• **EXERCISE**: For each line of the data below that holds "κατά", copy the line.

____

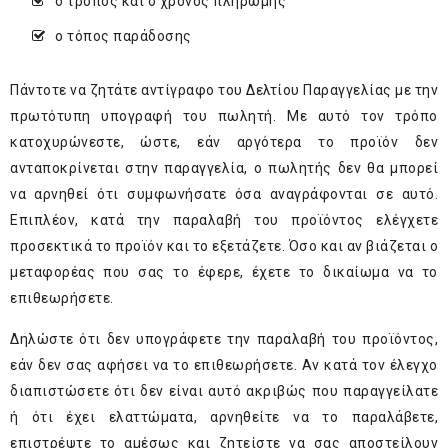
ο τρόπος και ο χρόνος πληρωμής
ο τόπος παράδοσης
Πάντοτε να ζητάτε αντίγραφο του Δελτίου Παραγγελίας με την
πρωτότυπη υπογραφή του πωλητή. Με αυτό τον τρόπο
κατοχυρώνεστε, ώστε, εάν αργότερα το προϊόν δεν
ανταποκρίνεται στην παραγγελία, ο πωλητής δεν θα μπορεί
να αρνηθεί ότι συμφωνήσατε όσα αναγράφονται σε αυτό.
Επιπλέον, κατά την παραλαβή του προϊόντος ελέγχετε
προσεκτικά το προϊόν και το εξετάζετε. Όσο και αν βιάζεται ο
μεταφορέας που σας το έφερε, έχετε το δικαίωμα να το
επιθεωρήσετε.
Δηλώστε ότι δεν υπογράφετε την παραλαβή του προϊόντος,
εάν δεν σας αφήσει να το επιθεωρήσετε. Αν κατά τον έλεγχο
διαπιστώσετε ότι δεν είναι αυτό ακριβώς που παραγγείλατε
ή ότι έχει ελαττώματα, αρνηθείτε να το παραλάβετε,
επιστρέψτε το αμέσως και ζητείστε να σας αποστείλουν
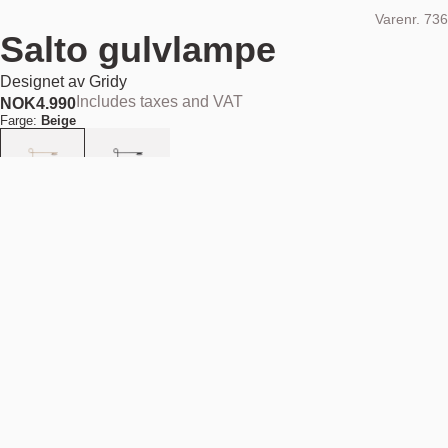
Varenr.
736
Salto gulvlampe
Designet av
Gridy
Includes taxes and VAT
NOK
4.990
Farge:
Beige
Legg i handlekurv
NOK 4.990
Estimert forsendelsesdato:
August 11, 2026
Finn din nærmeste butikk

____

• **PROBLEM SOLUTION**:
Επιπλέον, κατά την παραλαβή του προϊόντος ελέγχετε
εάν δεν σας αφήσει να το επιθεωρήσετε. Αν κατά τον έλεγχο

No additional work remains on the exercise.